Second, there is a likelihood of success on the merits or, at least, a very substantial question. As conceded by the Government counsel, most if not all of the entries at issue involved sales which formed the bases for Commerce's customer specific rates for the involved manufacturer. The Final Results refer to the manufacturers under a listing for "manufacturers/exporters,"Final Results, 75 Fed. Reg. at 38,981, not just to "exporters," as do the Liquidation Instructions, Admin. R. 1096, 1102. While the "customers" information seems to match, the Liquidation Instructions do not appear to fully reflect the Final Results. Compare Final Results, 75 Fed. Reg. at 38,981, with Admin. R. 1102. At the very least there is ambiguity as to what "customer" is supposed to designate. This situation requires a halt to liquidation to resolve the pending issues of law and fact.

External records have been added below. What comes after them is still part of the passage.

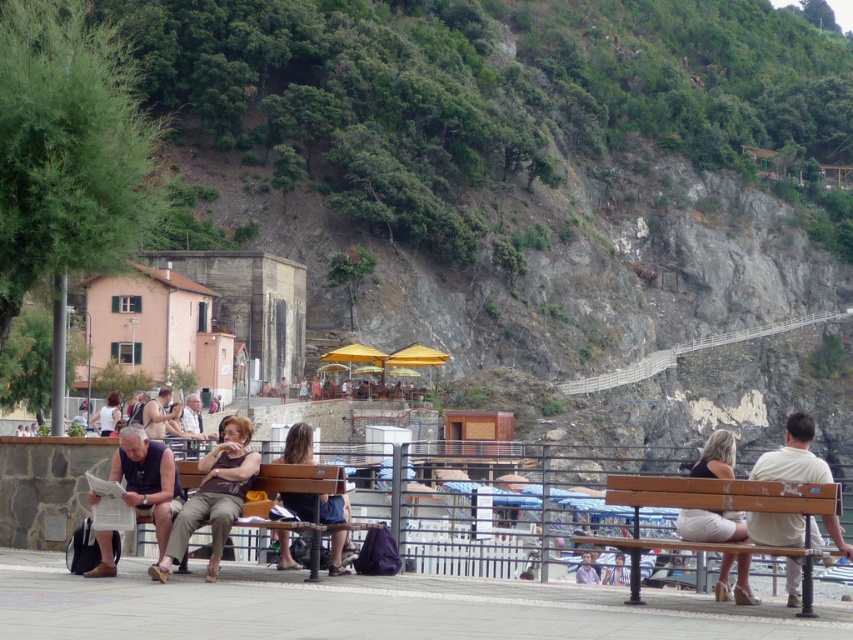 Question: Does brown wooden bench at center come behind matte brown tank top at center?

Choices:
 (A) no
 (B) yes

Answer: (A)

Question: Is light beige fabric skirt at center closer to the viewer compared to matte brown tank top at center?

Choices:
 (A) yes
 (B) no

Answer: (A)

Question: Which of the following is the closest to the observer?

Choices:
 (A) (164, 404)
 (B) (163, 568)

Answer: (B)

Question: Estimate the real-world distances between objects in this image. Which object is farther from the matte brown tank top at center?

Choices:
 (A) white cotton shirt at right
 (B) matte brown pants at center
 (C) brown wooden bench at center
 (D) light brown leather jacket at lower center

Answer: (A)

Question: Can you confirm if wooden bench at center is positioned above light brown leather jacket at lower center?

Choices:
 (A) no
 (B) yes

Answer: (B)

Question: Considering the real-world distances, which object is farthest from the matte brown tank top at center?

Choices:
 (A) light brown leather jacket at lower center
 (B) wooden bench at center
 (C) matte brown pants at center
 (D) dark brown leather bag at center

Answer: (B)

Third, the balance of hardships favor Walgreen. There seem to be no reason to believe that the United States will be deprived of anything if liquidation is enjoined, while Walgreen may be in an irremediable situation without preliminary relief. See ASI, 598 F.3d at 829.
Finally, the public interest is served by permitting a full examination of the facts and law. See ASI, 598 F.3d at 830.
CONCLUSION
The motion for preliminary injunction is granted and the parties shall submit a scheduling order by December 30, 2010.